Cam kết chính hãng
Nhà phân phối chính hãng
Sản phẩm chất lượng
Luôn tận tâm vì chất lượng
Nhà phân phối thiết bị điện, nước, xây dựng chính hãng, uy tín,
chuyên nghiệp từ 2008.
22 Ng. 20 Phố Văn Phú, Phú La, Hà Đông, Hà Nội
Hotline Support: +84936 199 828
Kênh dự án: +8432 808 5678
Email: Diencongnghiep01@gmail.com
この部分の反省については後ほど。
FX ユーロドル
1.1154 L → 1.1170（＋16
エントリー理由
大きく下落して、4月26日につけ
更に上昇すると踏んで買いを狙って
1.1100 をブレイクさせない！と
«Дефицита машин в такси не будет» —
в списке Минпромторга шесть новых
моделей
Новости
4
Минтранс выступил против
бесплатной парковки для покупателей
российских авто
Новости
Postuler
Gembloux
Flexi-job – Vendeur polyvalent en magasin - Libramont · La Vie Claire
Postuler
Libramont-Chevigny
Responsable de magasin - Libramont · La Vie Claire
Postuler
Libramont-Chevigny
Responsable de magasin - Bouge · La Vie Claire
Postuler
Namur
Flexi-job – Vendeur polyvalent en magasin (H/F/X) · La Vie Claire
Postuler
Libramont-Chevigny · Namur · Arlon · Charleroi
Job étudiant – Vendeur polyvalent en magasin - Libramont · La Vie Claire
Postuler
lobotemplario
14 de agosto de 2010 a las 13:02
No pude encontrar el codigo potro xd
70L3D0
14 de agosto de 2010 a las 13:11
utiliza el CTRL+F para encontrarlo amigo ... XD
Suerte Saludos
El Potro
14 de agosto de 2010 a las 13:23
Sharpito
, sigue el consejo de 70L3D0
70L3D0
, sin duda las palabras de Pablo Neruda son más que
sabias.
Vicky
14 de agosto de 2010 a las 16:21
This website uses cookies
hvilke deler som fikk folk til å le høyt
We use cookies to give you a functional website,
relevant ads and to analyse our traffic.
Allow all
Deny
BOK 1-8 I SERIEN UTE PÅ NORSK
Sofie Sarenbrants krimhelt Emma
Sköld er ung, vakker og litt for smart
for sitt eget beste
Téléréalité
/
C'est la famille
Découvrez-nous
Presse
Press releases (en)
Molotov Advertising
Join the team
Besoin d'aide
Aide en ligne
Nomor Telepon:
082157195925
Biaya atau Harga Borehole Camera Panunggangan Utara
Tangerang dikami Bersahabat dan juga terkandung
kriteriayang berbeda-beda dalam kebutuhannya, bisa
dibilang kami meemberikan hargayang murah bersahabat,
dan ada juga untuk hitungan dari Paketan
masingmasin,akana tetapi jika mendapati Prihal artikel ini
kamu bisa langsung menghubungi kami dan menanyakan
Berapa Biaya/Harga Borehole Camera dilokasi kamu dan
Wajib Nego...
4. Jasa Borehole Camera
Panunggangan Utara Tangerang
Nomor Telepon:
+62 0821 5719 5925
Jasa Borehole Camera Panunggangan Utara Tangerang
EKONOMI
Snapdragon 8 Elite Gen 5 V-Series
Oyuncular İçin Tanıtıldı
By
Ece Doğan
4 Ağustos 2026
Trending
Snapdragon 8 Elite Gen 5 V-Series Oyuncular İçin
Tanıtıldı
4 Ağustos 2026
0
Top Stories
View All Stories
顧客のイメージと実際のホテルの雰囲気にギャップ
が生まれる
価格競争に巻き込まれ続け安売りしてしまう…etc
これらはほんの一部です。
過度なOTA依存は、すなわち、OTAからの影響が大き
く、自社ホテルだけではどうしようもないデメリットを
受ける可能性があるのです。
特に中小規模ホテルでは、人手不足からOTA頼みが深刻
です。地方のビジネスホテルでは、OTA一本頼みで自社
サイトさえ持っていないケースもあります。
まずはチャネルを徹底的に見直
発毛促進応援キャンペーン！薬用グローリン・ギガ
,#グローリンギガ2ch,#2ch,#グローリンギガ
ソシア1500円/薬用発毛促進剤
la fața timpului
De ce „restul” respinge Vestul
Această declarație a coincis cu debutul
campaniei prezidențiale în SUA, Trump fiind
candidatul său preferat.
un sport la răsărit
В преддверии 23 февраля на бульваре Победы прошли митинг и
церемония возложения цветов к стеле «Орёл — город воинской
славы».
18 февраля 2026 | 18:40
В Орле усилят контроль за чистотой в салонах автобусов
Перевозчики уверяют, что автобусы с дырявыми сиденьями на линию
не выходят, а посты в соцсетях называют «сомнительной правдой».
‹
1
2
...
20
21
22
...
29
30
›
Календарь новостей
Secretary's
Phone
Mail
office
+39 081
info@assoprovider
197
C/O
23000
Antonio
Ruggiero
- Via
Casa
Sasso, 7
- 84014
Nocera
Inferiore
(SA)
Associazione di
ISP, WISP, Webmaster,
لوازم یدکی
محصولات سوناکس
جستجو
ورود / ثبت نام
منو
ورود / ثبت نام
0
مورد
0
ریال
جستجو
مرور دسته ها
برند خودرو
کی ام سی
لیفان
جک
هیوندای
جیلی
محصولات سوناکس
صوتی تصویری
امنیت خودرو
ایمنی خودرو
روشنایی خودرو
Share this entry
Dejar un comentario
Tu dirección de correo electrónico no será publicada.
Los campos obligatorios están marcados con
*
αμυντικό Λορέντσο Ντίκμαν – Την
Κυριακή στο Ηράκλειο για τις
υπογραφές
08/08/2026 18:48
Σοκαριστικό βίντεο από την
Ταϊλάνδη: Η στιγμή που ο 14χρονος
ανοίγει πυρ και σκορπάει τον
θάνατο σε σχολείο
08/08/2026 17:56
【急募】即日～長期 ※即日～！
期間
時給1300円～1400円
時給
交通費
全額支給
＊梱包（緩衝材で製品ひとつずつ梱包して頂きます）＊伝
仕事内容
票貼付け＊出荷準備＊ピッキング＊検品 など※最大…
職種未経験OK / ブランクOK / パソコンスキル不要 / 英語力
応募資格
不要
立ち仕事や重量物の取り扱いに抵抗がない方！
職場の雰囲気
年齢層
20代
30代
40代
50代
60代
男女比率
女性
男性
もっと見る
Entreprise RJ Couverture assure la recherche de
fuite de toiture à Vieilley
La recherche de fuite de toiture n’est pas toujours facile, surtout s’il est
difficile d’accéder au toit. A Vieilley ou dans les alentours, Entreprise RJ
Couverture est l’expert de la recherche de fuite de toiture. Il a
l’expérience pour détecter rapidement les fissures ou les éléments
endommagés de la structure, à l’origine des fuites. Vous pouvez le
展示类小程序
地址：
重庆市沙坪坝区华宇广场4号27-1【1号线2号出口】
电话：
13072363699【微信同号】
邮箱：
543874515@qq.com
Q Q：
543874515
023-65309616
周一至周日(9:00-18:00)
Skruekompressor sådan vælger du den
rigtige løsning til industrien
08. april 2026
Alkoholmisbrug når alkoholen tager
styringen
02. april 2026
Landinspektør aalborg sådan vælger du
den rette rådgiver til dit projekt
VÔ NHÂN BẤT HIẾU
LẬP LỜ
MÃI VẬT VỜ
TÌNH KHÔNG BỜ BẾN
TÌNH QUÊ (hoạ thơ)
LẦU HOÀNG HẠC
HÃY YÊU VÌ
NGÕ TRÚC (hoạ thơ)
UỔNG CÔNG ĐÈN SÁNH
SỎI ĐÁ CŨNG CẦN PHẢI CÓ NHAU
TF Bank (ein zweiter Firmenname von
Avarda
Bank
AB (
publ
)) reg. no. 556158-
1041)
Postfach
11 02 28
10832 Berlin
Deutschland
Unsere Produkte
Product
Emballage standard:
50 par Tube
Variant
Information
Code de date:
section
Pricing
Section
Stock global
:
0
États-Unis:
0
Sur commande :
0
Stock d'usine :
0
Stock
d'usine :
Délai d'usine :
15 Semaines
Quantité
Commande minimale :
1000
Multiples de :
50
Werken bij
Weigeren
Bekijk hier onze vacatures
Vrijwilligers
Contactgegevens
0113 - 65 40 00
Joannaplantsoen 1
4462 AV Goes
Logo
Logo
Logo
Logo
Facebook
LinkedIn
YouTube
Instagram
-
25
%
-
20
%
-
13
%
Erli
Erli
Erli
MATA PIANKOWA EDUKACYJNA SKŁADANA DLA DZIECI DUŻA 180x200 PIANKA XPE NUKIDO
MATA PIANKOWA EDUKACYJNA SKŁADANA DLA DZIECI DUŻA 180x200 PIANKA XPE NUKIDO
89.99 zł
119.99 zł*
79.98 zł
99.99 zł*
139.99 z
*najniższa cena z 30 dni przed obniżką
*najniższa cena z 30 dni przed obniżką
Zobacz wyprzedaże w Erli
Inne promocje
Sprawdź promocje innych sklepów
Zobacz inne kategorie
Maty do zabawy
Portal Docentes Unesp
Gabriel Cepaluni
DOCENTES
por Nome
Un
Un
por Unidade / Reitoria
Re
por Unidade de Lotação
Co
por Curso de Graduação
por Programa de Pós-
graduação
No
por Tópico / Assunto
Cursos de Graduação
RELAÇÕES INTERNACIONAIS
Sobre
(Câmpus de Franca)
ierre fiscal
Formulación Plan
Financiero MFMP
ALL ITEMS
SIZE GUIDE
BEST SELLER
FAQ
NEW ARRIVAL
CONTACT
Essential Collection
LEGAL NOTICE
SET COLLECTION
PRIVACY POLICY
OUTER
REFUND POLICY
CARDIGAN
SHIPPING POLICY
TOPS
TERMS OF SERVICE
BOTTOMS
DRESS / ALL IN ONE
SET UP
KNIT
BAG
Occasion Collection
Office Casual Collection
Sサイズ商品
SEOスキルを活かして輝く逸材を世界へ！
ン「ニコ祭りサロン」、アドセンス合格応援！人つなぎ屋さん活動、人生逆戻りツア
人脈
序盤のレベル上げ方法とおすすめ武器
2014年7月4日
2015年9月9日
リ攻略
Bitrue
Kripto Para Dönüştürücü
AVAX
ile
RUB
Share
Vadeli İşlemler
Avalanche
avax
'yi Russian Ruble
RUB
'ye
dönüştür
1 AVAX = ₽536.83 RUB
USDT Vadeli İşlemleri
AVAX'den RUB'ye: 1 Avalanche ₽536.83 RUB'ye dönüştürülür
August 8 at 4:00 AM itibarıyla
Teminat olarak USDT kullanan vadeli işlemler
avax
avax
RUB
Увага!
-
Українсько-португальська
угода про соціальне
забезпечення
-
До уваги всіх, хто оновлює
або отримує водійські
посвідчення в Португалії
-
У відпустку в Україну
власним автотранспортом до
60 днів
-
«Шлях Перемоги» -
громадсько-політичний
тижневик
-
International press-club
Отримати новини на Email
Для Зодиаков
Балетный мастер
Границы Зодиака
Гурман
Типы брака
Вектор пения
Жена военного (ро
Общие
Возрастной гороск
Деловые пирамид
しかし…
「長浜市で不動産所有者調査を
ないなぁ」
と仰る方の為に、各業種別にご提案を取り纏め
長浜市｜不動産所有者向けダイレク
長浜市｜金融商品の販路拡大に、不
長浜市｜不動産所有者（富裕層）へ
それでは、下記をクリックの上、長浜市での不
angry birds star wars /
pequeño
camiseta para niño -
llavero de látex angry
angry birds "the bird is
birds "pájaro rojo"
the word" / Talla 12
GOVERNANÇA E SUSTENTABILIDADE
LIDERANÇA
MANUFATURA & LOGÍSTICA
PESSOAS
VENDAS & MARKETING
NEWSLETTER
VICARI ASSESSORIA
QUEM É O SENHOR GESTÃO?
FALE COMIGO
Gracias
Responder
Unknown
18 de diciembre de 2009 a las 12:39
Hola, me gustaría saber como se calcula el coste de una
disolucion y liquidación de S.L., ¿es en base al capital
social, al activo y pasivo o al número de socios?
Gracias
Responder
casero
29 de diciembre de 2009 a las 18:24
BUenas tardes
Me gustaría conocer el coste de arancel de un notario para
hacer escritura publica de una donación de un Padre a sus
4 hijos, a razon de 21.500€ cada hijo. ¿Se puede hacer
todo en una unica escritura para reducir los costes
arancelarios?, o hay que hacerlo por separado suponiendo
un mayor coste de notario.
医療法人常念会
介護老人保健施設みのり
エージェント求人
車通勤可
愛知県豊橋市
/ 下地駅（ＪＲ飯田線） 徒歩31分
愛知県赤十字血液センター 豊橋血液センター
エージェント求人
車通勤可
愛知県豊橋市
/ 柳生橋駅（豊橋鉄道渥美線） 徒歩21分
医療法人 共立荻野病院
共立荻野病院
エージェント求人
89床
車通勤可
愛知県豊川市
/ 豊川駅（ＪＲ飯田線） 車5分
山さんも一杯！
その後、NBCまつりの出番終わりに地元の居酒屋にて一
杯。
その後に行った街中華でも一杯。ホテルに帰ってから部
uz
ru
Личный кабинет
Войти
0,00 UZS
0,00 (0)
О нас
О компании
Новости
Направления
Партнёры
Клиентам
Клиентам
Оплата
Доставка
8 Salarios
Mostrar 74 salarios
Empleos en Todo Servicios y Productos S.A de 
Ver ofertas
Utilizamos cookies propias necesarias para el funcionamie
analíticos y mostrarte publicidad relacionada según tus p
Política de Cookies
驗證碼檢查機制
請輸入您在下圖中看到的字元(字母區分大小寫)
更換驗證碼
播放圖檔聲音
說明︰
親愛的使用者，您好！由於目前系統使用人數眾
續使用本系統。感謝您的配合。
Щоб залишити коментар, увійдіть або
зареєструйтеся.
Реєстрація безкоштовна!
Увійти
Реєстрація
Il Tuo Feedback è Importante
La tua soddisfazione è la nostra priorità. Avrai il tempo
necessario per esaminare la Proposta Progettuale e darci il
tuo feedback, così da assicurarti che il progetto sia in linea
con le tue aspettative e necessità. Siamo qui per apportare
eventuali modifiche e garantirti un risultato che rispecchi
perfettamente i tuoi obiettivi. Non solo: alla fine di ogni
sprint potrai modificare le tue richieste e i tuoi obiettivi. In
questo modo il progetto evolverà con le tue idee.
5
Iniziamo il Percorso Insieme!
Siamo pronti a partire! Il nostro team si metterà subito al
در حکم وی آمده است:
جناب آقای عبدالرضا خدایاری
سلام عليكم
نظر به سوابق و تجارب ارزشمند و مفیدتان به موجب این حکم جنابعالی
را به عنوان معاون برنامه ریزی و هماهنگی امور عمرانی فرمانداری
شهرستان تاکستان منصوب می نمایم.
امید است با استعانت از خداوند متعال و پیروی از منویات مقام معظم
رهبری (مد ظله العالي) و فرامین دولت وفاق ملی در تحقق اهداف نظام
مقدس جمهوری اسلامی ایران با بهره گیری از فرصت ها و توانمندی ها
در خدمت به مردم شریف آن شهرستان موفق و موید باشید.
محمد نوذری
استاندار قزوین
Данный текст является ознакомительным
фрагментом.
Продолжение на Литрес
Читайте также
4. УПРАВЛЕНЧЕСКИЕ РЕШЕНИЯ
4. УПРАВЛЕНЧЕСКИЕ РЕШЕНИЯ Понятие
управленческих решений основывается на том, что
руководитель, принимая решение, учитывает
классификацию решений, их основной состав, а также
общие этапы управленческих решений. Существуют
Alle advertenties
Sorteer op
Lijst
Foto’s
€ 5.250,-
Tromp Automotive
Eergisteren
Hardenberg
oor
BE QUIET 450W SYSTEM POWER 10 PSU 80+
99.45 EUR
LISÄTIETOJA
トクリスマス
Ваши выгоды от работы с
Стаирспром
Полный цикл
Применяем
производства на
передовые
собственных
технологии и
# # # # # # #
* ACTIVITY
Repeat exactly the lines of the data from the first one through the line with "Минтранс выступил против", both of them included.

* TASK OUTPUT
Cam kết chính hãng
Nhà phân phối chính hãng
Sản phẩm chất lượng
Luôn tận tâm vì chất lượng
Nhà phân phối thiết bị điện, nước, xây dựng chính hãng, uy tín,
chuyên nghiệp từ 2008.
22 Ng. 20 Phố Văn Phú, Phú La, Hà Đông, Hà Nội
Hotline Support: +84936 199 828
Kênh dự án: +8432 808 5678
Email: Diencongnghiep01@gmail.com
この部分の反省については後ほど。
FX ユーロドル
1.1154 L → 1.1170（＋16
エントリー理由
大きく下落して、4月26日につけ
更に上昇すると踏んで買いを狙って
1.1100 をブレイクさせない！と
«Дефицита машин в такси не будет» —
в списке Минпромторга шесть новых
моделей
Новости
4
Минтранс выступил против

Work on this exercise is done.